Scholars are unsure specifically who wrote them and the Church from what I understand leaves either position open. In my opinion, those Catholics who want to see someone other than an apostle write a gospel book
want to question other defined doctrines of the Church which is tantamount to decent.
St John was not the beloved disciple mentioned in his Gospel.
The Church has always through time recognized St. John as the beloved apostle. The famous painting of the Last supper has St. John leaning his head on Jesus’ chest, and that reflects what the Church had always taught.
These assertions are based on the work of “biblical scholars”.
Well…unfortunately they are biblical scholars but too many Catholic biblical scholars are full of decent and rebellion. Just remember that there are liberal Protestant and Catholic theologians and both are skeptical of what has been the common teaching of the Church. As we know there are a far too many priests who “are priests” but aren’t exactly faithful to Church teaching and are hoping for “change” in the Catholic Church, however they will always be disapointed because Jesus guaranteed to us via the seat of St. Peter in Mt 16:18, that…the gates of hell will not prevail against his Church!

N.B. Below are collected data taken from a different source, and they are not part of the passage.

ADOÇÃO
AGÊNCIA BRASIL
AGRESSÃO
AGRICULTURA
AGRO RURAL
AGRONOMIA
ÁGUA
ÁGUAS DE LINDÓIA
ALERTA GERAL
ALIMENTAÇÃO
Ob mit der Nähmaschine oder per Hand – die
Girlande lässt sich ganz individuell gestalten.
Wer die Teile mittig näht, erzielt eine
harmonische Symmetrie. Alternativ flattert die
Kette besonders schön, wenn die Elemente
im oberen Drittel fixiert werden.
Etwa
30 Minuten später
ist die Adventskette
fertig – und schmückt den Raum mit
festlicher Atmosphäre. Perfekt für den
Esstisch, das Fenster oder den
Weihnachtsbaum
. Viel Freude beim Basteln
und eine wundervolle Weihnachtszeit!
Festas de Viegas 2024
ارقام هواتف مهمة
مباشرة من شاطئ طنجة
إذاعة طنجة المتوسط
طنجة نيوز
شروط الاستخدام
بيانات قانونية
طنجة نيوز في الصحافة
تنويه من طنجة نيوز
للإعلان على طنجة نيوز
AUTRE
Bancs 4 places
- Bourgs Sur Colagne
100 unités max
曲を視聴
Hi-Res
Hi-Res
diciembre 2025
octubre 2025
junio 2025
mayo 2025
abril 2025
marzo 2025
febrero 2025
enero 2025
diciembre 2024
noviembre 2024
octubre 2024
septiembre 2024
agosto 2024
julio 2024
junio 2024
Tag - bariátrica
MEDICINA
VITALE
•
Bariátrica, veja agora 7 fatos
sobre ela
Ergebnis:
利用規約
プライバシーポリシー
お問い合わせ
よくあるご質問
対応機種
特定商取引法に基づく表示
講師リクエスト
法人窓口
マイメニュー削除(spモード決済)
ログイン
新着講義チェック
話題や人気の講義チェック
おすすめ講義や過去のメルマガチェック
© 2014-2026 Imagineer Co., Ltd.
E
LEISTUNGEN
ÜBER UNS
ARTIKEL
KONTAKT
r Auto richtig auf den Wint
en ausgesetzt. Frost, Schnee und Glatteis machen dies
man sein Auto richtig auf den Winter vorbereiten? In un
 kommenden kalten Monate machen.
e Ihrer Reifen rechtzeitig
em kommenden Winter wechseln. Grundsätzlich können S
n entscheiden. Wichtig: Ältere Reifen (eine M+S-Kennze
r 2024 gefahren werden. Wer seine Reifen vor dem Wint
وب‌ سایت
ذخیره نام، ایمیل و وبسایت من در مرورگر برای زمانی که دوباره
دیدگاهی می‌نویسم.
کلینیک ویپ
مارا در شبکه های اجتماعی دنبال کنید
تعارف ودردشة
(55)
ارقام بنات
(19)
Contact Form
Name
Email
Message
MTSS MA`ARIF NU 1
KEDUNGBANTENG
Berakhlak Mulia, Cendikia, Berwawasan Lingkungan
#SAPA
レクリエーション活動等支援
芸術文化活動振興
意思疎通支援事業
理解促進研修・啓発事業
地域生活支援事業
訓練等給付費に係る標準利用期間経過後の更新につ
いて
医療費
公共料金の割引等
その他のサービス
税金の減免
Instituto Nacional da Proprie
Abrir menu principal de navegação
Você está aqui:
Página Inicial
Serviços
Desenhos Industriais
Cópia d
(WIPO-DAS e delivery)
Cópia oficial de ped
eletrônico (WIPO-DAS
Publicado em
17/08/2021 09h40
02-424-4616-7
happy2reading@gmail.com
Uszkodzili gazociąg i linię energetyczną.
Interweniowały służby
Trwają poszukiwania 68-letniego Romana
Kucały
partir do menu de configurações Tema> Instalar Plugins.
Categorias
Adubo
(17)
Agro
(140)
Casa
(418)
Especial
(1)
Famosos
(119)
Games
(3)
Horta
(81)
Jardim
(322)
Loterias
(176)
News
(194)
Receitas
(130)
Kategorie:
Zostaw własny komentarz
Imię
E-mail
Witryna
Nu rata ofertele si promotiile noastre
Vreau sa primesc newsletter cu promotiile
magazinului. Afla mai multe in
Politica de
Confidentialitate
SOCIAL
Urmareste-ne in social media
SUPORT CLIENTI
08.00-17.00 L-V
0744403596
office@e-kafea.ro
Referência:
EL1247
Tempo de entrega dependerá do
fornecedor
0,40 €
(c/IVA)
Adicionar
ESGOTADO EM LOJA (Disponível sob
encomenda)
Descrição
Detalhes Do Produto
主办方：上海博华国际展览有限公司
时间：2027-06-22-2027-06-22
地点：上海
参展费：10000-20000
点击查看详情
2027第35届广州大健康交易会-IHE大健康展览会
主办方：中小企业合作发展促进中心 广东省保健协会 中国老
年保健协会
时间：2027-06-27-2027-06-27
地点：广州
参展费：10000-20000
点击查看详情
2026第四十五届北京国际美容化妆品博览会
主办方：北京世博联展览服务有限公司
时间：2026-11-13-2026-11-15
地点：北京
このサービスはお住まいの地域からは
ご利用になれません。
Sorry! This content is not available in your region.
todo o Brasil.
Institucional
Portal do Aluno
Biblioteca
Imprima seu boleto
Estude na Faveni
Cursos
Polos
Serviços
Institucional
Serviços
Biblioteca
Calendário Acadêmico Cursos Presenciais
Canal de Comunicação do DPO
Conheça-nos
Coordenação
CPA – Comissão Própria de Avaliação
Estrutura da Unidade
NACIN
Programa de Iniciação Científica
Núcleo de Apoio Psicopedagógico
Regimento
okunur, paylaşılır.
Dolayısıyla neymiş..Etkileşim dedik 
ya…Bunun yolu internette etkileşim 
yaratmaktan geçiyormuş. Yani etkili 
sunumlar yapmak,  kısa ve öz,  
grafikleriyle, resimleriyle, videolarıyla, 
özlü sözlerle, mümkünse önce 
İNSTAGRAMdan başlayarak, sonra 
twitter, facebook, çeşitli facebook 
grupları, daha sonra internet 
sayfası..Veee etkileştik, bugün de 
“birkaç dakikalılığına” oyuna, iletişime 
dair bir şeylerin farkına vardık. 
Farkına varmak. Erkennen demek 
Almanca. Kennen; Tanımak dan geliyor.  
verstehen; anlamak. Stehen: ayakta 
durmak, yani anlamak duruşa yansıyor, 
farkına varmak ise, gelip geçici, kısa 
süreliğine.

I’d love to hear anyone’s (name removed by moderator)ut to support or refute these thoughts
I’d say that we can’t refute them outright because they are part of the body of speculative theology which Catholic theologians and theologians in general love to explore but to often go overboard. The problems with some of speculative theology is that it at times goes outright against Church teaching and then becomes heretical. And also remember that scholars and theologians don’t make Church teaching, the Magisterium does and they are protected by Jesus Himself.
Unfortunately for you and your daughter, I can’t say we, nor anyone can “prove” this to be outright incorrect. The best advice I could give you is to explain to your daughter that this is opinion and is opinion that the Church hasn’t commonly taught in its 2000 years of existance, nevertheless I’m sure you have already informed her. Gods blessings on you and yours. Hang in there just because others in the Catholic Church like to decent, doesn’t mean we have to!!
One final caveat. Someone referenced
www.carm.org this is an anti-Catholic site run by Protestants who aspire to reformed theology and have testimonies of ex-priests, so beware before you enter in to it.